Big data, Government and ADAS
Against this background we can see Governments around the world think vehicles are a bottomless source of taxation. Easy to smear, easy to single out, easy to punish.
The ‘dream’ is pay per km road charging with full control over who goes where – but the system required to do this, on existing understanding, is 5G and vehicles equipped to autobrake and auto steer. ADAS built to perform to SAE level 2 (full autonomy is SAE level 5) can comply with this, and all newly introduced models in the EU27 for the past 2 years have this feature. When the EU Commission announced the system was switching on this summer, it did not come as a surprise.
Now we go to the core of the argument. Governments was the tax cash, but do not want any liability. Insurers would take care of liability, but consider this is too directly related to the vehicles…. so the vehicle manufacturer takes the liability for system malfunction. Rest assured the debate about who owns the information generated by the system rarely includes the customer (the one who is paying for all of this).
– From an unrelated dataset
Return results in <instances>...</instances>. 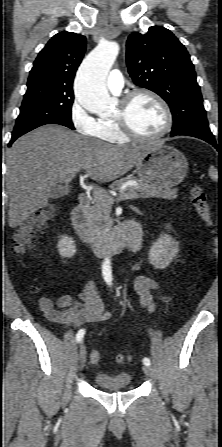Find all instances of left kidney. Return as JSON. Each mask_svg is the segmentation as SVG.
Returning a JSON list of instances; mask_svg holds the SVG:
<instances>
[{"instance_id":"5707ae66","label":"left kidney","mask_w":222,"mask_h":447,"mask_svg":"<svg viewBox=\"0 0 222 447\" xmlns=\"http://www.w3.org/2000/svg\"><path fill=\"white\" fill-rule=\"evenodd\" d=\"M179 245L167 234H162L149 250L148 258L155 269H164L176 258Z\"/></svg>"}]
</instances>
Given the poor behaviour of all involved who refused to accept any risk for the system, we can understand the vehicle manufacturers have to make a commercially based decision about how this situation is managed. Interestingly one of the first manufacturers to do this was Mercedes-Benz.
Why? This was a fresh justification for SAE level 2 ADAS equipped vehicles to remain in the dealer network for far longer than the conventional warranty period.
Contradictory positions
ADAS even at SAE level 3 is driver centric, meaning when all else fails the driver is sitting at the controls with the ability to assume command at any time. They bear ultimate responsibility for their vehicle – a situation understood by Government, insurers and vehicle manufacturers.
If we ever get to SAE level 5 ADAS (full autonomy) there will be no driver, so this situation will change.
In addition, by limiting parts to around 10 years or less after the last production build with some sort of demand that these parts can only come from a vehicle manufacturer enables more rapid change of the vehicle population by purging older vehicles. That purge is underway even though no mandate for ‘vehicle manufacturer parts only’ exists. For SAE Level 5 ADAS it might be the vehicle manufacturer, holding all the liability for the system including third parties – might say use their parts or they’ll walk away from the owner (remember, the customer who pays the bills).
However, as long as there is a driver, liability in part rests with them, so such insistence is not required.
Collision repair parts
Looking beyond the butterfly theory that a single part fitted the wrong way could cause a battery melt-down – I know, it’ll never happen – the whole automotive sector has to be pragmatic.
Parts made by the supplier to a vehicle manufacturer should be identical or near identical. Parts made by other manufacturer suppliers should also have identical or near identical performance. As for glass, much has been done in the ‘shadow’ market to improve quality. There are certainly quality protocols to be enforced to ensure imported glass – mainly the windscreens – meets the required optic quality for CMOS cameras and certain types of head up display (‘HUD’).
Laminated screens can suffer from random varying thickness of glass and interlayer, which can cause ADAS windscreen camera calibration issues. Some types of HUD require a tapered thickness of internal glass (thinner at the top, thicker at the bottom) – the tell-tale if the HUD is of this type is a calibration and adjustment process if it is removed or the windscreen replaced.
The key is third party quality check protocols, at point of import, to ensure those parts are on a par or exceed the manufacturer supplied part. That means organisation such as CLEPA, SMM&T and more need to step up and make this happen. The collision repair market could then be supplied with the best parts at the best prices even bond 10 years after a model finished production.
In a world where ADAS still has a driver, that will work.